Search the data below for the string "good". Extract every line that contains it.

━━ Provided entries

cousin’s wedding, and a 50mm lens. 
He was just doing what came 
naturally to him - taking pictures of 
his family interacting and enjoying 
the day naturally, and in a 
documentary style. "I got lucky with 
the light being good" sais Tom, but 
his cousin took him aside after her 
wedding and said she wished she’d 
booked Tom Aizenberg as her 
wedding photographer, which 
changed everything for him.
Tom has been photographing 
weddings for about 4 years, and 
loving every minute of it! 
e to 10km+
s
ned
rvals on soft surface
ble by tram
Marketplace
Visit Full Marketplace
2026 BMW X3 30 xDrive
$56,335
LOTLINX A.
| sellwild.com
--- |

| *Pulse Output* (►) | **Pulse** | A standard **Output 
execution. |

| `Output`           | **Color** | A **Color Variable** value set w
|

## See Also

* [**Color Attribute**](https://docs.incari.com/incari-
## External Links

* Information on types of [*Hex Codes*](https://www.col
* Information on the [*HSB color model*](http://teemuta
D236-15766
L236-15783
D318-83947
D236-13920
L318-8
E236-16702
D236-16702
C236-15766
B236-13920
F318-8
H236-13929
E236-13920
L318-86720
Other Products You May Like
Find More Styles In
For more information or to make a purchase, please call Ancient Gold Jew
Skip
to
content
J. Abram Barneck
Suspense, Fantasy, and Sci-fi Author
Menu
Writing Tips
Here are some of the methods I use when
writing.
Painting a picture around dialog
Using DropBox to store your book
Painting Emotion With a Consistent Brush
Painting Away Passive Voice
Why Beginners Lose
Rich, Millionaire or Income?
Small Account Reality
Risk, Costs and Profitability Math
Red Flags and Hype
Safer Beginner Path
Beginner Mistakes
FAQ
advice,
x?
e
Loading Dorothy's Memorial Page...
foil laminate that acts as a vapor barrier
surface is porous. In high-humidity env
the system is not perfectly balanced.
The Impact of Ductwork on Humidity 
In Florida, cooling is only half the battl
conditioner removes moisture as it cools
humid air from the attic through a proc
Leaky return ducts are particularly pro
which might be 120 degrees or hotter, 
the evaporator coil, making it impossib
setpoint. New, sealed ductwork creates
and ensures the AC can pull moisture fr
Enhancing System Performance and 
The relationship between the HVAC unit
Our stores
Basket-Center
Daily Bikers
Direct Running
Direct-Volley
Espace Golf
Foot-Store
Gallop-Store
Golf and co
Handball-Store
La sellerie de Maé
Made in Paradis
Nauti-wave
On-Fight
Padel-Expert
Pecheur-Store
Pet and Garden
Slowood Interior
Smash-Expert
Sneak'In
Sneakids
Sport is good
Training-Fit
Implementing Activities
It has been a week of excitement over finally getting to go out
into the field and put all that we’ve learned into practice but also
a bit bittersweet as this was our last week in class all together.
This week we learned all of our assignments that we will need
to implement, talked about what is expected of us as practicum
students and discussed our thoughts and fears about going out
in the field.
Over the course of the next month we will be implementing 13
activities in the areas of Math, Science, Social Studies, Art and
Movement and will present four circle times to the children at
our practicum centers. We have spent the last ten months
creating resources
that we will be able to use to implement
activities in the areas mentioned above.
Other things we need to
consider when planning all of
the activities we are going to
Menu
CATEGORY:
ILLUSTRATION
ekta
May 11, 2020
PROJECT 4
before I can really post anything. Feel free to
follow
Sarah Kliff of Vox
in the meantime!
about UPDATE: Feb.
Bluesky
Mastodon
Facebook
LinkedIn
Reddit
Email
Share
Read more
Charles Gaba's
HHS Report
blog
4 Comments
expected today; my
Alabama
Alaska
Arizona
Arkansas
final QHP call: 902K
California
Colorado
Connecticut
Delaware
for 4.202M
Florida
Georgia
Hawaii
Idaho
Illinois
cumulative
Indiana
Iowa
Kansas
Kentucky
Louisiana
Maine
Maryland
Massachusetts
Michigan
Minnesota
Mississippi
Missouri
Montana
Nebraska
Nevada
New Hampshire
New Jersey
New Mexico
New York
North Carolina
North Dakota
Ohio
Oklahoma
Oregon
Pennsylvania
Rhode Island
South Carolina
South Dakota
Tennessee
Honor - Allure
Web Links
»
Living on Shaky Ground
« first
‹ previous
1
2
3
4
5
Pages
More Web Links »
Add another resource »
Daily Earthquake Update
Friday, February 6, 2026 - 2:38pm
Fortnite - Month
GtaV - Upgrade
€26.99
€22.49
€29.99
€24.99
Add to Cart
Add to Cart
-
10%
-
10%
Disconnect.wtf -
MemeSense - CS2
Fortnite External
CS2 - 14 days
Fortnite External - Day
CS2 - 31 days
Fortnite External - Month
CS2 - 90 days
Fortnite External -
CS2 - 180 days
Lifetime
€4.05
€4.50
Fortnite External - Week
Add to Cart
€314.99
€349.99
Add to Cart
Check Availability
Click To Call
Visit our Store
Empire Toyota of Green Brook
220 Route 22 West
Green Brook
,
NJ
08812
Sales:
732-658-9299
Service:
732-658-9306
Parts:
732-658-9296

━━━━

**Written answer:**
the light being good" sais Tom, but 
Sport is good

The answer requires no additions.